Electrons can behave as both particles and waves – meaning that they can assume different forms, thus changing their properties. One of the possible electron “shapes” is a screw: the particle twists in a spiral around itself – that’s why such particles are known as twisted. Such particles have already been used in experiments with electron microscopes. Now, the researchers are hoping to study their properties in particle accelerators, where electrons are accelerated by electric and magnetic fields to significantly higher energies: they move faster and have a stronger impact on the surrounding particles. Such experiments will help uncover more about matter.

Conventionally, electrons are twisted using a special lattice: as they pass through it, the particles acquire a screw shape. However, this method is only viable with slower electrons. In accelerators, electrons move significantly faster than in regular conditions, which makes it impossible to “twist” them via conventional methods. To do this, the lattice’s grating period would have to be smaller than an atom – and this can’t be achieved due to fundamental physical and technological limitations.

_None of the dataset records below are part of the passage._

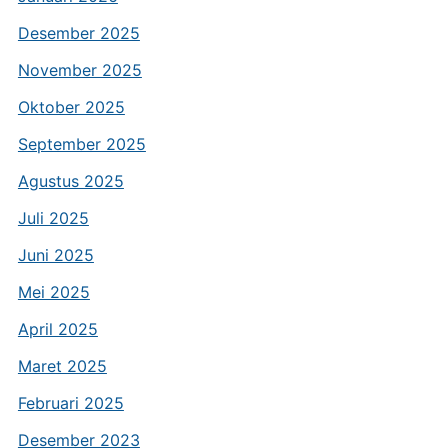
Desember 2025
November 2025
Oktober 2025
September 2025
Agustus 2025
Juli 2025
Juni 2025
Mei 2025
April 2025
Maret 2025
Februari 2025
Desember 2023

Physicists at ITMO have suggested a method of twisting electrons that would simultaneously “herd” them into a collider. First, a laser beam passes the photon-twisting lattice; next, the twisted photons pass through crystals and turn infrared. Then, the photons “hit” a metal plate, “hammering” the electrons – which have now acquired their twists – into a collider. According to the team’s calculations, the method will be functional in any conditions: in the ideal scenario, when atoms are situated on the laser beam’s axis and the twist is “passed directly” with the same value; and in real conditions, when the twist is passed “with a margin of error” to several atoms scattered in an area.

“When we talk about a twisted electron, we imply a single particle. However, that’s only in theory – in reality, we observe a beam of such particles. And in order to track the properties of each of them with high precision, we have to “launch” the smallest possible number of electrons into the collider. Otherwise, they will interact with each other and lose their “individual” properties – and as a result, we’ll get the same classic system. However, the size of beams – the number of electrons in them – can be regulated by increasing or decreasing the laser beam’s intensity. The size of individual atoms can be regulated via the wavelength. That’s why such experiments have to be conducted with small currents, so that electrons enter the collider one by one and maintain extra weak interaction,” explains Master’s student Ilya Pavlov, one of the paper’s authors.

Ilya Pavlov. Photo courtesy of the subject

Ilya Pavlov. Photo courtesy of the subject

Experiments with twisted electrons will provide more insight into how protons and neutrons are “assembled” within the nucleus of an atom and how they interact with other particles. Additionally, the researchers believe that the new data obtained during the experiments will bring them closer to understanding the nature of quarks.

Right now, the scientists’ main goal is to test the new method in practice. Their colleagues from the Joint Institute for Nuclear Research in Dubna are working on an installation for the experiment: they are installing a lattice on a laser, connecting it to a collider, and establishing a system of “connections” between them. The twisted electrons are slated to be “launched” into the collider by the beginning of 2025. Moreover, the researchers are planning to continue their theoretical work: the advanced model will take into account the effect of the lattice on photons and the energy transfer that occurs not only from light to electrons, but from light to atom nuclei. This way, the model will become more precise and closer to real-world conditions.

This Russian Science Foundation-supported project is conducted by a team of scientists headed by Dmitry Karlovets, DSc, leading researcher at ITMO’s Faculty of Physics, comprising Alisa Chaikovskaya, DSc, and Ilya Pavlov, a Master’s student at ITMO.